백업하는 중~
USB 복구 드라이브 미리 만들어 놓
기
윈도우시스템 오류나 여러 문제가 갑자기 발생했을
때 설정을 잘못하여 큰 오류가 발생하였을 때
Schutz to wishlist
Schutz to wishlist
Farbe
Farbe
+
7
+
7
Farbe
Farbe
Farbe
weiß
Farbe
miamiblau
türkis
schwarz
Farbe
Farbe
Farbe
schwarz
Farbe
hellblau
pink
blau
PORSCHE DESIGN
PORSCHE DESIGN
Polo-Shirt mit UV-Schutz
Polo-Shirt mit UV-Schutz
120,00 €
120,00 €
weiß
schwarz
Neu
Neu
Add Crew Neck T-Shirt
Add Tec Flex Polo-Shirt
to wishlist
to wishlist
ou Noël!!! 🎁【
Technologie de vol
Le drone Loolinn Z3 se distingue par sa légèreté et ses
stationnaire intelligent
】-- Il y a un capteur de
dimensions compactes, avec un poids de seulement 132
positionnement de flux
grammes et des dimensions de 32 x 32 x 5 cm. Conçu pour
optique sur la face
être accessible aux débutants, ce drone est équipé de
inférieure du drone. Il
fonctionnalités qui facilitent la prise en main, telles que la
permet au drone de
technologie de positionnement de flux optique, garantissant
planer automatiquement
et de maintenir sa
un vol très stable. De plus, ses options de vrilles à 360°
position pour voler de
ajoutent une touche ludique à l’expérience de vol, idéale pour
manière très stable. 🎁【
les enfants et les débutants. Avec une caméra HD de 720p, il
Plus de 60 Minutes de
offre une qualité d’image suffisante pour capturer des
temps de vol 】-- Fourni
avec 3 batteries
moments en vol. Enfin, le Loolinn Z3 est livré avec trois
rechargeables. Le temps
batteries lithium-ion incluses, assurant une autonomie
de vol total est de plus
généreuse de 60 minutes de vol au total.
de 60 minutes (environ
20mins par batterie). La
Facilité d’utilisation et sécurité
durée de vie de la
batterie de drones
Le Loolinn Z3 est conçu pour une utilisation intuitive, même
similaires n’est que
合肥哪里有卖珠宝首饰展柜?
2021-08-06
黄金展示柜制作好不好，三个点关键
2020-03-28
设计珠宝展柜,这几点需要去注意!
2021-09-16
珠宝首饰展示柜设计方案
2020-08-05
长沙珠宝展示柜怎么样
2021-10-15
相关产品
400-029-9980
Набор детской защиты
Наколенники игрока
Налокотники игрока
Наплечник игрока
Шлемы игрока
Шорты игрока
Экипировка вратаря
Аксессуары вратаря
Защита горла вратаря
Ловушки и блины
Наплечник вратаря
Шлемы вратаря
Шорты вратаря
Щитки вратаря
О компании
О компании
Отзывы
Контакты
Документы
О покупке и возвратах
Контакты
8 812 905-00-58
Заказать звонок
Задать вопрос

# # # # #

Task item:
Line by line, retype all the entries exactly as they are shown.

Expected answer:
백업하는 중~
USB 복구 드라이브 미리 만들어 놓
기
윈도우시스템 오류나 여러 문제가 갑자기 발생했을
때 설정을 잘못하여 큰 오류가 발생하였을 때
Schutz to wishlist
Schutz to wishlist
Farbe
Farbe
+
7
+
7
Farbe
Farbe
Farbe
weiß
Farbe
miamiblau
türkis
schwarz
Farbe
Farbe
Farbe
schwarz
Farbe
hellblau
pink
blau
PORSCHE DESIGN
PORSCHE DESIGN
Polo-Shirt mit UV-Schutz
Polo-Shirt mit UV-Schutz
120,00 €
120,00 €
weiß
schwarz
Neu
Neu
Add Crew Neck T-Shirt
Add Tec Flex Polo-Shirt
to wishlist
to wishlist
ou Noël!!! 🎁【
Technologie de vol
Le drone Loolinn Z3 se distingue par sa légèreté et ses
stationnaire intelligent
】-- Il y a un capteur de
dimensions compactes, avec un poids de seulement 132
positionnement de flux
grammes et des dimensions de 32 x 32 x 5 cm. Conçu pour
optique sur la face
être accessible aux débutants, ce drone est équipé de
inférieure du drone. Il
fonctionnalités qui facilitent la prise en main, telles que la
permet au drone de
technologie de positionnement de flux optique, garantissant
planer automatiquement
et de maintenir sa
un vol très stable. De plus, ses options de vrilles à 360°
position pour voler de
ajoutent une touche ludique à l’expérience de vol, idéale pour
manière très stable. 🎁【
les enfants et les débutants. Avec une caméra HD de 720p, il
Plus de 60 Minutes de
offre une qualité d’image suffisante pour capturer des
temps de vol 】-- Fourni
avec 3 batteries
moments en vol. Enfin, le Loolinn Z3 est livré avec trois
rechargeables. Le temps
batteries lithium-ion incluses, assurant une autonomie
de vol total est de plus
généreuse de 60 minutes de vol au total.
de 60 minutes (environ
20mins par batterie). La
Facilité d’utilisation et sécurité
durée de vie de la
batterie de drones
Le Loolinn Z3 est conçu pour une utilisation intuitive, même
similaires n’est que
合肥哪里有卖珠宝首饰展柜?
2021-08-06
黄金展示柜制作好不好，三个点关键
2020-03-28
设计珠宝展柜,这几点需要去注意!
2021-09-16
珠宝首饰展示柜设计方案
2020-08-05
长沙珠宝展示柜怎么样
2021-10-15
相关产品
400-029-9980
Набор детской защиты
Наколенники игрока
Налокотники игрока
Наплечник игрока
Шлемы игрока
Шорты игрока
Экипировка вратаря
Аксессуары вратаря
Защита горла вратаря
Ловушки и блины
Наплечник вратаря
Шлемы вратаря
Шорты вратаря
Щитки вратаря
О компании
О компании
Отзывы
Контакты
Документы
О покупке и возвратах
Контакты
8 812 905-00-58
Заказать звонок
Задать вопрос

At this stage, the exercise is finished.